My fiancé’s parents are separated and his father has a girlfriend. His mother has made it clear that she will not attend the festivities if the girlfriend is invited. The father has set his own ultimatum — if the girlfriend isn’t invited, he’ll just bring her to the ceremony anyway but won’t attend the reception. This really puts my fiancé and me in an awkward position of either choosing one parent over the other or telling neither to come. Please help.

You’re shouldn’t feel forced to make a choice based on their little catch-22. His parents have no right forcing their son to choose which of them he values more — geez, it’s like a toddler asking his mom, “Who do you love more, me or my baby brother?” There’s no diplomatic way to answer that (especially, as is sometimes the case, if you do have a preference.) Issuing an ultimatum was beyond the pale; bringing an uninvited guest is just Not Done. Since the parents won’t behave like adults, it falls to you two (ostensibly the kids) to wangle some decency out of them. Unfortunately, their advanced age probably precludes you from being able to bribe them with extra slices of wedding cake.

There are two different paths you can take based on the specifics of the situation.

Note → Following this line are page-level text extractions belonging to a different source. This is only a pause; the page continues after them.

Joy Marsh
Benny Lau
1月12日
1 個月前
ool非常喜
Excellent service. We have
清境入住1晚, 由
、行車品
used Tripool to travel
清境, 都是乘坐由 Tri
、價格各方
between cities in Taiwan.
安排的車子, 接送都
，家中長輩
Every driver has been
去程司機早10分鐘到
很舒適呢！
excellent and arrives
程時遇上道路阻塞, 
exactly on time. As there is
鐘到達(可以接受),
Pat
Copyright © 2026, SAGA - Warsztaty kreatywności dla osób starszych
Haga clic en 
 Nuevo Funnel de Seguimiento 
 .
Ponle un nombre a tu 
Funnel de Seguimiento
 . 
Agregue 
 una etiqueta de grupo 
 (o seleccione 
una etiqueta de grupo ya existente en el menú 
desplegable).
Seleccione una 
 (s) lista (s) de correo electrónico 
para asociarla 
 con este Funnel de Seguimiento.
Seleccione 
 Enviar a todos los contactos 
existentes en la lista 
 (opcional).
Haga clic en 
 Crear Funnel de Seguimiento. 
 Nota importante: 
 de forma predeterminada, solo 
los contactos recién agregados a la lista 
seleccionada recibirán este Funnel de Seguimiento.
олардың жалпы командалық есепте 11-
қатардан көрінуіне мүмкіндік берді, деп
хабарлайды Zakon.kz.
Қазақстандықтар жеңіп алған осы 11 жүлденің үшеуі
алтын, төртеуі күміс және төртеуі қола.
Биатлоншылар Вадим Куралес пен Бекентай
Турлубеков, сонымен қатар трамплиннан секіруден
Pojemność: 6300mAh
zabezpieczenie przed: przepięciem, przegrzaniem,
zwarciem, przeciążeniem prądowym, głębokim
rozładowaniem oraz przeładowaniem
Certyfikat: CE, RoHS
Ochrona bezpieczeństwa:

If the girlfriend is a long-term, serious relationship and his parents will be divorced by the time of the wedding: Invite all three, including the girlfriend, who just might end up being your stepmother-in-law and therefore is someone it’s not wise to alienate. Make sure both women know that the other is expected to attend, so there aren’t any nasty surprises.

If mom balks and says, “I’m not attending if that little tramp is there,” your fiancé should not get visibly upset: instead, he should say, “I’m sorry that you can’t set aside your anger at him long enough to be with me on one of the most important days of my life. You’ll be terribly missed by everyone.” Tough love! Make it clear that even if the girlfriend isn’t invited, dad plans to have her in tow at the ceremony anyway, and you can’t exactly have bouncers at the chapel door waiting to toss her out on her ear. His mother needs to adjust to the idea that a divorced couple should expect that their former partners are going to be squiring their new loves to family functions.

If the girlfriend is a short-term fling and the divorce will not be final by your wedding day: Explain to dad that this is, after all, a wedding, at which the sanctity of the marriage vows are celebrated. For him to bring a date when he’s not even divorced yet is to flout and degrade the very institution that everyone has come to witness. Divorce at least has the sheen of gruding societal acceptance that adultery lacks. Explain that regardless of whether you like the girlfriend or not, or approve of his relationship with this woman, the fact remains that HE IS STILL MARRIED TO THE GROOM’S MOTHER, and cannot under any social convention or rule of etiquette expect that his girlfriend be welcome at the wedding.

If he’s at all rational he should be able to see that his son’s wedding is *not* the place to flaunt his sexual prowess with other chicks. If the girlfriend is someone whose good opinion is important to you (either because you like hanging out with her or suspect that her relationship with the father may take a turn for the serious, ensuring that she’ll be a part of your life for years to come), make some concession to her, such as having cocktails with her and the groom’s father after the rehearsal dinner.